Large, fruitful bitter melons ready for harvest inside high tunnels. Photo Credit Yun Kong, Nora Alsafi
Insect monitoring. A significant reduction in insects was observed in high tunnels compared to field plots. High tunnels with exclusion netting resulted in even lower pest presence, averaging 9.76 insect counts per trap, compared to 42.6 in high tunnels without netting during the 2015 season. With the extended production period, better microclimate and reduced yield loss from disease, animals and severe weather, it is no surprise there were earlier and much more frequent harvest of crops grown in high tunnels compared to those in open field trials.
2016 research. The 2016 growing season will focus on examining the effects of fruit thinning on fruit ripening time, fruit quality traits and fruit yield of indeterminate cherry tomato under both high tunnel and open field conditions. Additionally, the effects of black and clear plastic mulch will be compared in terms of plant growth and crop yield of organic pea pods during early spring production, as well as their ability to suppress weed growth under high tunnel and field conditions.
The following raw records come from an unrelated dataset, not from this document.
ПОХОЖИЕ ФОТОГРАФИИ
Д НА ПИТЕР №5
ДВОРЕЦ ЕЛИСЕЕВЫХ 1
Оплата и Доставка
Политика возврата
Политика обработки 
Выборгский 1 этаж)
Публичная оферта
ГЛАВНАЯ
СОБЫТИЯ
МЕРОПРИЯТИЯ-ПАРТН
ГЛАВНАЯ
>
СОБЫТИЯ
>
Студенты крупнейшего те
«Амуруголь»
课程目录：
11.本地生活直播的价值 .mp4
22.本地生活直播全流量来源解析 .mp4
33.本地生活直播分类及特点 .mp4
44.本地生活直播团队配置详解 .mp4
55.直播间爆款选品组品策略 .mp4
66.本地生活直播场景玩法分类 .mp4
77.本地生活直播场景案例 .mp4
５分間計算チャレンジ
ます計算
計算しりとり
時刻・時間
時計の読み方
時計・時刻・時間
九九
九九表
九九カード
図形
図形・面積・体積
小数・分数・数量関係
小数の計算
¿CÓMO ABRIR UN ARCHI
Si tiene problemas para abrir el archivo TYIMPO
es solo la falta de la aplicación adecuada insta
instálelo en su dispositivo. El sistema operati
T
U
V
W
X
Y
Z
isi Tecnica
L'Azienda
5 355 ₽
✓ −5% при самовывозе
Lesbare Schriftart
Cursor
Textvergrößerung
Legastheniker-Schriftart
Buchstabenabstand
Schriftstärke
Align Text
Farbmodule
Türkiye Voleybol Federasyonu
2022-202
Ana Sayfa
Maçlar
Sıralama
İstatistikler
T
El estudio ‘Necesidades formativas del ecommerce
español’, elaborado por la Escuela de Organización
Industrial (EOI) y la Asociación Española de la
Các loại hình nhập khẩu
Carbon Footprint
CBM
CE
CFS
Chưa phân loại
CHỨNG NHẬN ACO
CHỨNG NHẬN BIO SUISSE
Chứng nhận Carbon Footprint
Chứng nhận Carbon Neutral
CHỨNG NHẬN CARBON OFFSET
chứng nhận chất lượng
Focusing on the implementation of insect exclusion netting for pest and disease control, a diversity of insect traps will be deployed to determine whether insects are causing damage to crops presently grown in high tunnel production systems as well as whether insect exclusion netting effects plant disease pressure. Results from this project will be used to develop Integrated Pest Management recommendations for both Canadian organic and conventional growers using high tunnel production systems.

A high quality tomato plant grown in high tunnels. Photo Credit Yun Kong, Nora Alsafi
Summary. The modified climate inside high tunnels creates an opportunity to diversify, producing crops that would not succeed if grown unprotected in our climate. By protecting crops from weather, pests and disease, high tunnels can help organic growers produce more types of top quality fruits and vegetables with viable yields.
Outside the regular growing season, high-value crops like tomatoes and peas cannot be successfully grown to consumer quality, but can be produced in high tunnels earlier in the spring and later into the fall. Extending the growing season offers tremendous opportunities for growers wanting to meet Canadian consumers’ demand for locally produced, organic fresh vegetables, fruit and flowers. High tunnels allow Canadian organic growers to produce crops outside of the normal growing season—increasing their profits and pleasing consumers—a win-win for both!